Perhaps most importantly, having compassion for yourself means that you honor and accept your humanness. Things will not always go the way you want them to. You will encounter frustrations, losses will occur, you will make mistakes, bump up against your limitations, fall short of your ideals. This is the human condition, a reality shared by all of us. The more you open your heart to this reality instead of constantly fighting against it, the more you will be able to feel compassion for yourself and all your fellow humans in the experience of life.

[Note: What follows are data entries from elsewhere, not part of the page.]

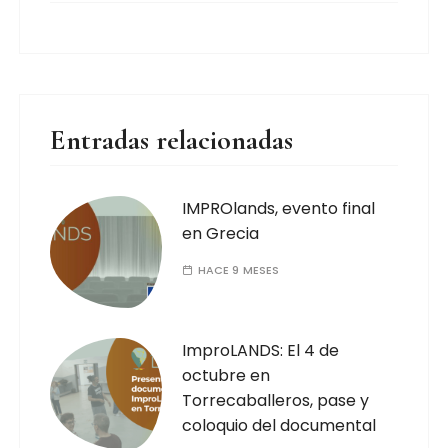
Entradas relacionadas
IMPROlands, evento final
en Grecia
HACE 9 MESES
ImproLANDS: El 4 de
octubre en
Torrecaballeros, pase y
coloquio del documental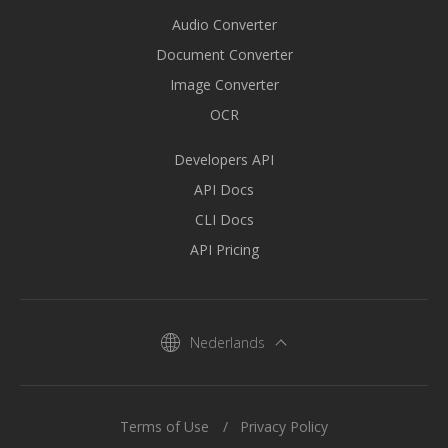
Audio Converter
Document Converter
Image Converter
OCR
Developers API
API Docs
CLI Docs
API Pricing
Nederlands
Terms of Use
Privacy Policy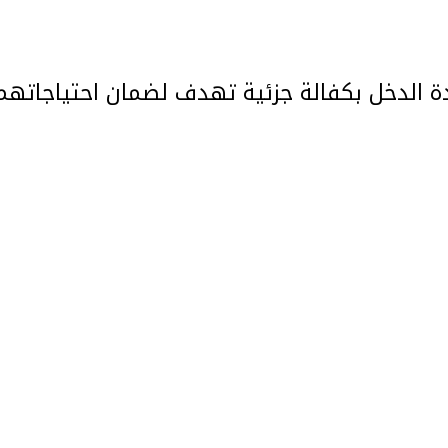
ة الدخل بكفالة جزئية تهدف لضمان احتياجاتهم
ما هو رأيك بالموقع الإلكتروني؟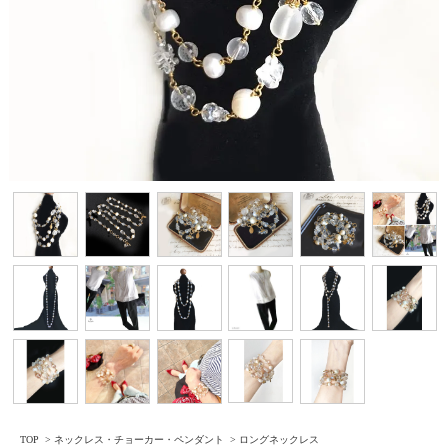
TOP
>
ネックレス・チョーカー・ペンダント
>
ロングネックレス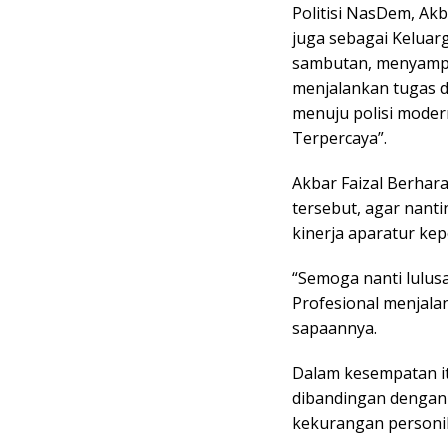
Politisi NasDem, Akb
juga sebagai Keluar
sambutan, menyampa
menjalankan tugas 
menuju polisi moder
Terpercaya”.
Akbar Faizal Berha
tersebut, agar nan
kinerja aparatur kep
“Semoga nanti lulus
Profesional menjala
sapaannya.
Dalam kesempatan it
dibandingan dengan 
kekurangan personil 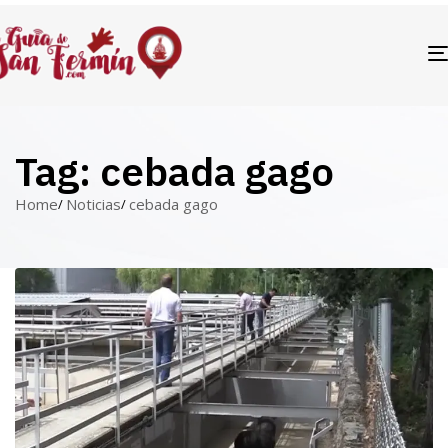
Tag: cebada gago
Home
Noticias
cebada gago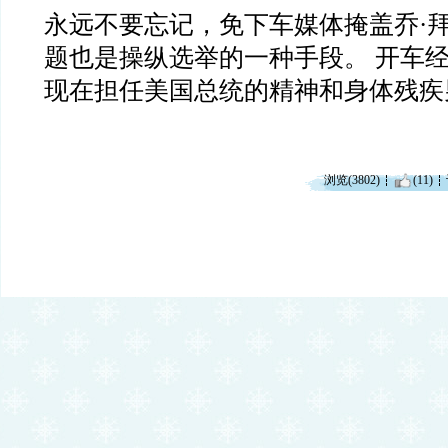
永远不要忘记，免下车媒体掩盖乔·
题也是操纵选举的一种手段。 开车
现在担任美国总统的精神和身体残疾
浏览(3802)
(11)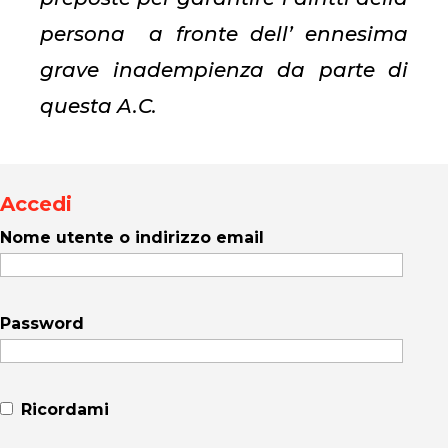
persona a fronte dell’ ennesima
grave inadempienza da parte di
questa A.C.
Accedi
Nome utente o indirizzo email
Password
Ricordami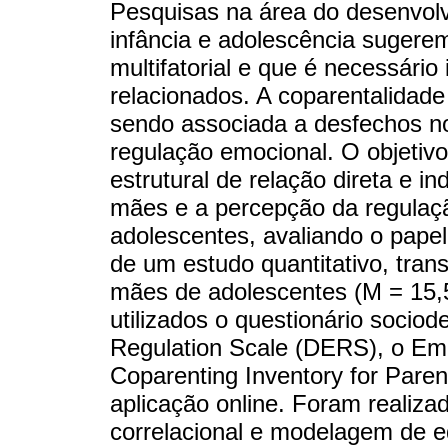
Pesquisas na área do desenvol
infância e adolescência sugere
multifatorial e que é necessário
relacionados. A coparentalidad
sendo associada a desfechos no
regulação emocional. O objetiv
estrutural de relação direta e i
mães e a percepção da regulaçã
adolescentes, avaliando o papel
de um estudo quantitativo, trans
mães de adolescentes (M = 15,5
utilizados o questionário sociode
Regulation Scale (DERS), o Emo
Coparenting Inventory for Pare
aplicação online. Foram realizad
correlacional e modelagem de e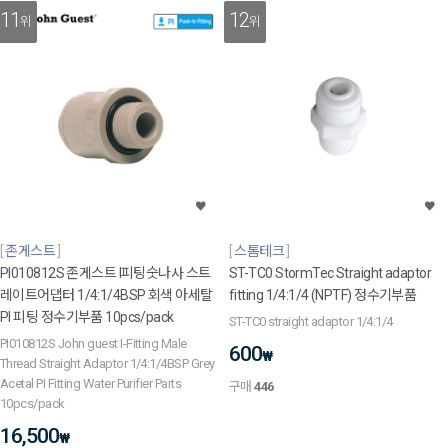
11
12
위
위
존게스트
스톰테크
PI010812S 존게스트 I피팅숫나사 스트
ST-TC0 StormTec Straight adaptor
레이트어댑터 1/4:1/4BSP 회색 아세탈
fitting 1/4:1/4 (NPTF) 정수기부품
PI 피팅 정수기부품 10pcs/pack
ST-TC0 straight adaptor 1/4:1/4
PI010812S John guest I-Fitting Male
600
₩
Thread Straight Adaptor 1/4:1/4BSP Grey
Acetal PI Fitting Water Purifier Parts
구매
446
10pcs/pack
16,500
₩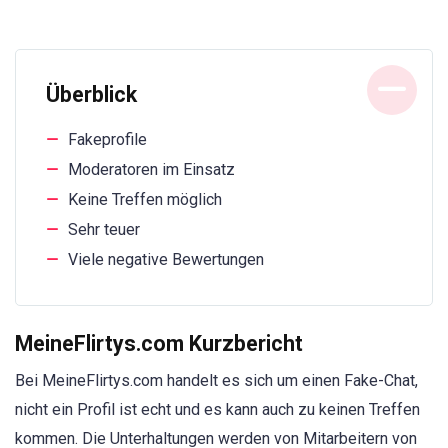
Überblick
Fakeprofile
Moderatoren im Einsatz
Keine Treffen möglich
Sehr teuer
Viele negative Bewertungen
MeineFlirtys.com Kurzbericht
Bei MeineFlirtys.com handelt es sich um einen Fake-Chat,
nicht ein Profil ist echt und es kann auch zu keinen Treffen
kommen. Die Unterhaltungen werden von Mitarbeitern von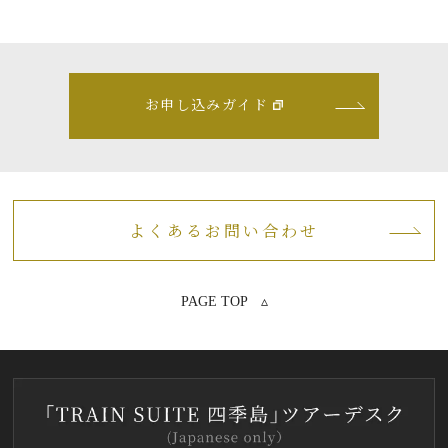
お申し込みガイド
よくあるお問い合わせ
PAGE TOP ▵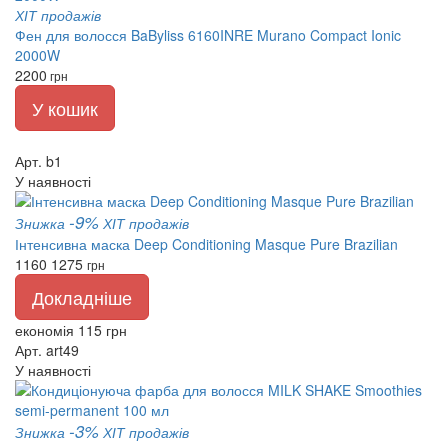
ХІТ продажів
Фен для волосся BaByliss 6160INRE Murano Compact Ionic
2000W
2200
грн
У кошик
Арт. b1
У наявності
-9%
Знижка
ХІТ продажів
Інтенсивна маска Deep Conditioning Masque Pure Brazilian
1160
1275
грн
Докладніше
економія 115 грн
Арт. art49
У наявності
-3%
Знижка
ХІТ продажів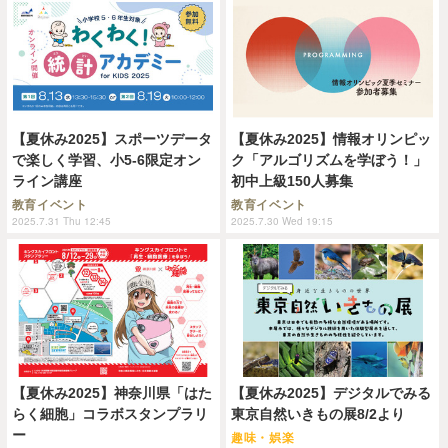
【夏休み2025】スポーツデータ
【夏休み2025】情報オリンピッ
で楽しく学習、小5-6限定オン
ク「アルゴリズムを学ぼう！」
ライン講座
初中上級150人募集
教育イベント
教育イベント
2025.7.31 Thu 12:45
2025.7.30 Wed 19:15
【夏休み2025】神奈川県「はた
【夏休み2025】デジタルでみる
らく細胞」コラボスタンプラリ
東京自然いきもの展8/2より
ー
趣味・娯楽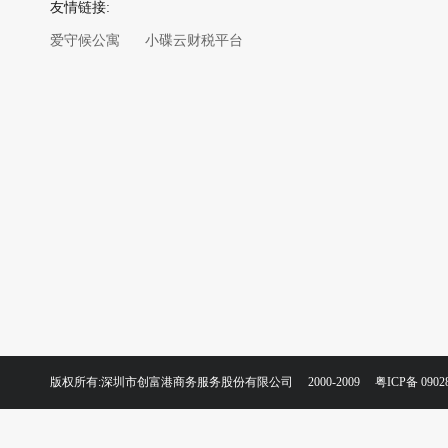
友情链接:
爱守候公寓
小碟云财税平台
版权所有:深圳市创富港商务服务股份有限公司 2000-2009
粤ICP备 0902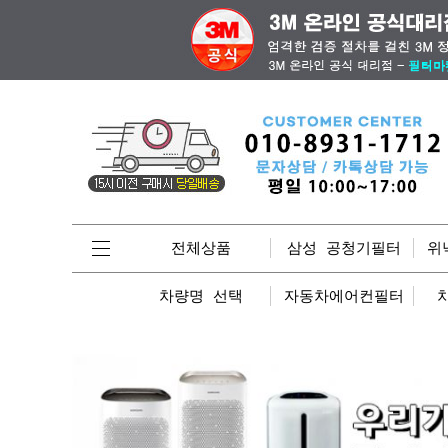
전체상품
삼성 공청기필터
위
차량명 선택
자동차에어컨필터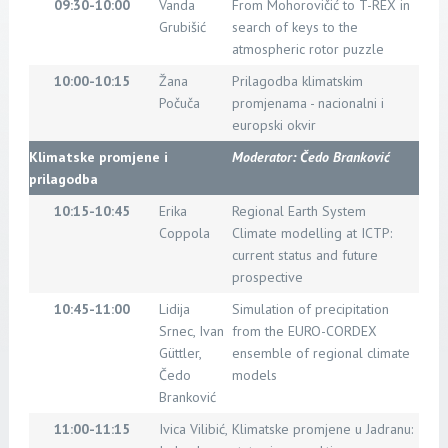
09:30-10:00
Vanda
From Mohorovičić to T-REX in
Grubišić
search of keys to the
atmospheric rotor puzzle
10:00-10:15
Žana
Prilagodba klimatskim
Počuča
promjenama - nacionalni i
europski okvir
Klimatske promjene i
Moderator: Čedo Branković
prilagodba
10:15-10:45
Erika
Regional Earth System
Coppola
Climate modelling at ICTP:
current status and future
prospective
10:45-11:00
Lidija
Simulation of precipitation
Srnec, Ivan
from the EURO-CORDEX
Güttler,
ensemble of regional climate
Čedo
models
Branković
11:00-11:15
Ivica Vilibić,
Klimatske promjene u Jadranu: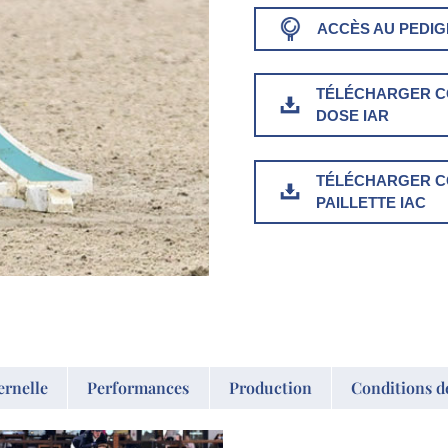
ACCÈS AU PEDI
TÉLÉCHARGER CO
DOSE IAR
TÉLÉCHARGER CO
PAILLETTE IAC
ernelle
Performances
Production
Conditions d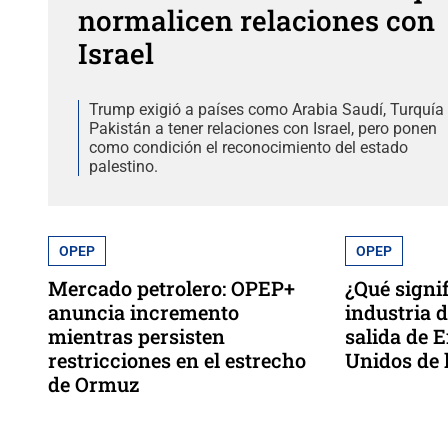
normalicen relaciones con
Israel
Trump exigió a países como Arabia Saudí, Turquía
Pakistán a tener relaciones con Israel, pero ponen
como condición el reconocimiento del estado
palestino.
OPEP
OPEP
Mercado petrolero: OPEP+
¿Qué signif
anuncia incremento
industria d
mientras persisten
salida de 
restricciones en el estrecho
Unidos de 
de Ormuz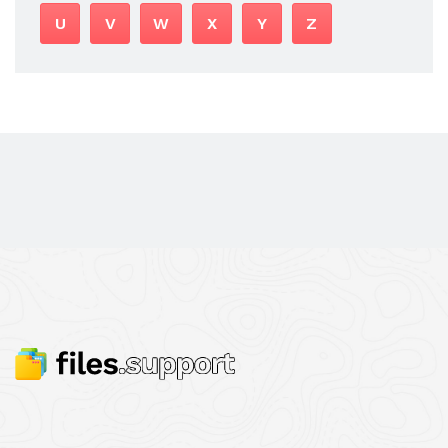
U
V
W
X
Y
Z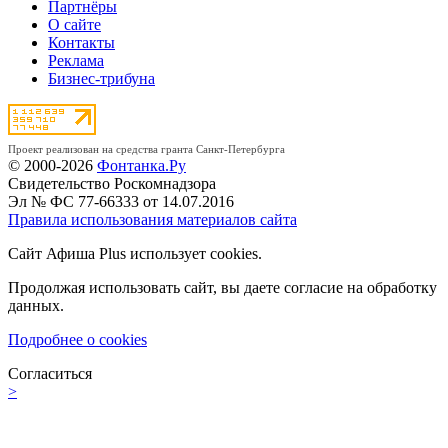
Партнёры
О сайте
Контакты
Реклама
Бизнес-трибуна
Проект реализован на средства гранта Санкт-Петербурга
© 2000-2026
Фонтанка.Ру
Свидетельство Роскомнадзора
Эл № ФС 77-66333 от 14.07.2016
Правила использования материалов сайта
Сайт Афиша Plus использует cookies.
Продолжая использовать сайт, вы даете согласие на обработку
данных.
Подробнее о cookies
Согласиться
>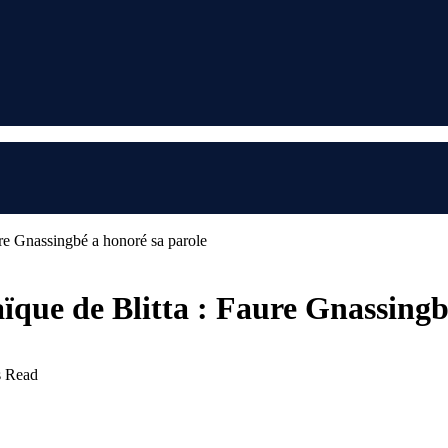
ure Gnassingbé a honoré sa parole
aïque de Blitta : Faure Gnassingb
s Read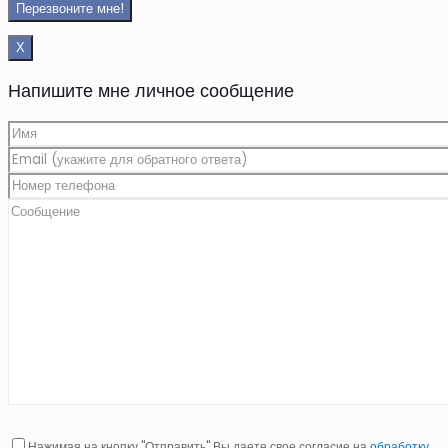
Х
Напишите мне личное сообщение
Нажимая на кнопку "Отправить" Вы даете свое согласие на
обработку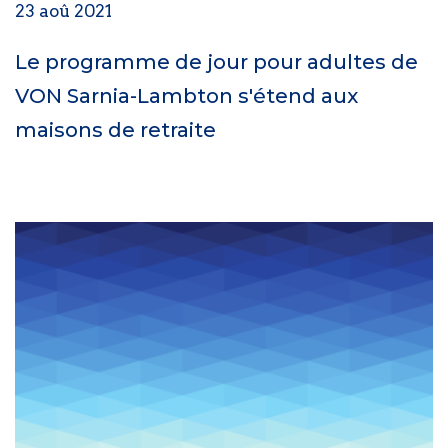
23 aoû 2021
Le programme de jour pour adultes de
VON Sarnia-Lambton s'étend aux
maisons de retraite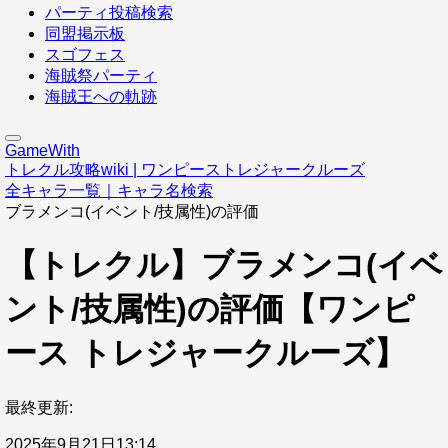
パーティ投稿検索
同盟掲示板
スゴフェス
海賊祭パーティ
海賊王への軌跡
GameWith
トレクル攻略wiki | ワンピーストレジャークルーズ
全キャラ一覧｜キャラ名検索
ブラメンコ(イベント/技属性)の評価
【トレクル】ブラメンコ(イベ
ント/技属性)の評価【ワンピ
ース トレジャークルーズ】
最終更新:
2025年9月21日13:14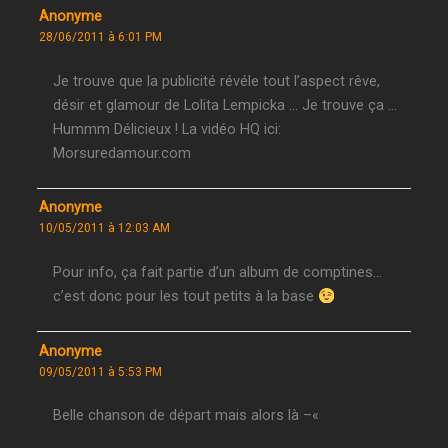
Anonyme
28/06/2011 à 6:01 PM
Je trouve que la publicité révéle tout l’aspect rêve,
désir et glamour de Lolita Lempicka … Je trouve ça …
Hummm Délicieux ! La vidéo HQ ici:
Morsuredamour.com
Anonyme
10/05/2011 à 12:03 AM
Pour info, ça fait partie d’un album de comptines…
c’est donc pour les tout petits à la base
Anonyme
09/05/2011 à 5:53 PM
Belle chanson de départ mais alors là –«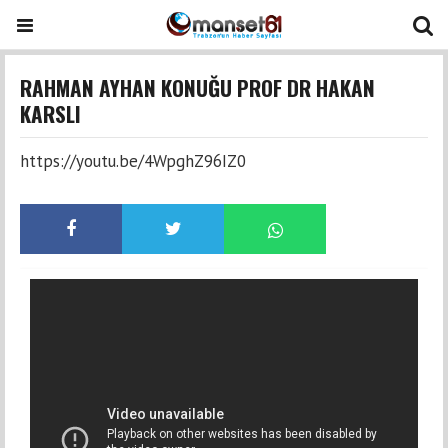
RAHMAN AYHAN KONUĞU PROF DR HAKAN
KARSLI
https://youtu.be/4WpghZ96IZ0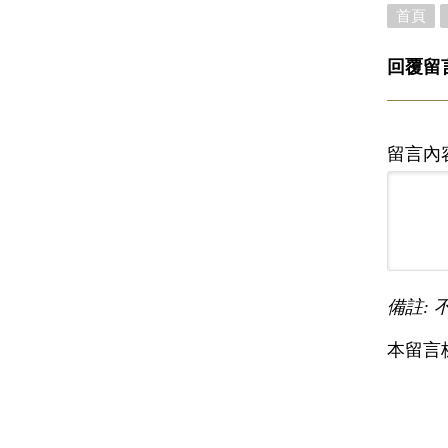
首頁
回覆留
留言內
備註: 
本留言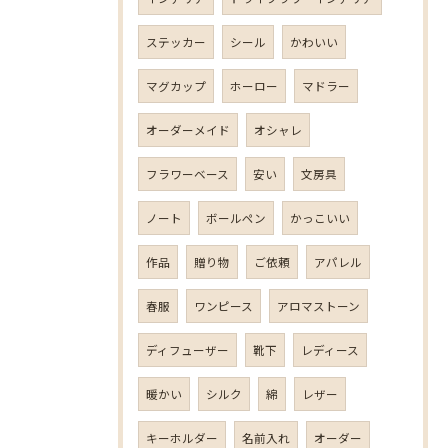
ステッカー
シール
かわいい
マグカップ
ホーロー
マドラー
オーダーメイド
オシャレ
フラワーベース
安い
文房具
ノート
ボールペン
かっこいい
作品
贈り物
ご依頼
アパレル
春服
ワンピース
アロマストーン
ディフューザー
靴下
レディース
暖かい
シルク
綿
レザー
キーホルダー
名前入れ
オーダー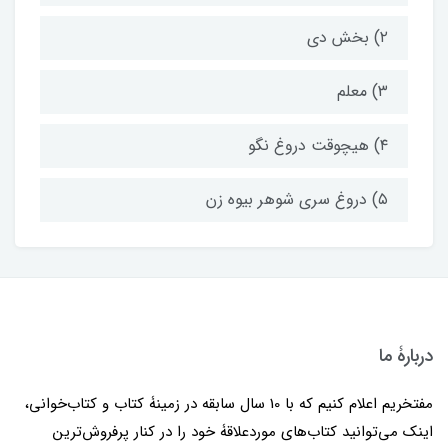
۲) بخش دی
۳) معلم
۴) هیچوقت دروغ نگو
۵) دروغ سری شوهر بیوه زن
دربارۀ ما
مفتخریم اعلام کنیم که با 10 سال سابقه در زمینۀ کتاب و کتاب‌خوانی،
اینک می‌توانید کتاب‌های موردعلاقۀ خود را در کنار پرفروش‌ترین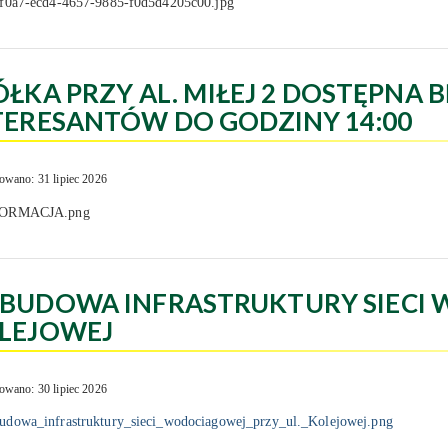
ÓŁKA PRZY AL. MIŁEJ 2 DOSTĘPNA B
TERESANTÓW DO GODZINY 14:00
owano: 31 lipiec 2026
BUDOWA INFRASTRUKTURY SIECI 
LEJOWEJ
owano: 30 lipiec 2026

Self-compassion is a modern day necessity -- a new type of super power. It allowed me to be sick, and to focus on getting well.

When I told a friend who is a powerhouse CEO and "super woman" that I had been in the hospital recently, she said "you know, friends tell friends that they are in the hospital." She also told me that she makes amazing chocolate cookies, and would have brought me some. Friends and colleagues were all supportive and understanding. Her comment was simple, and straightforward, but was a reminder about empathy, the humanness of who we are, and our connections.

I did not plan for January 2014 to be the "sick month," but it was. I am still working on getting back to "normal," and reminding myself (often,) that it will take time.

Perhaps we need to create a new Wonder Woman episode where Wonder Woman gets sick, practices self-compassion, and then returns stronger and bolder as she fights to rid the world of injustice.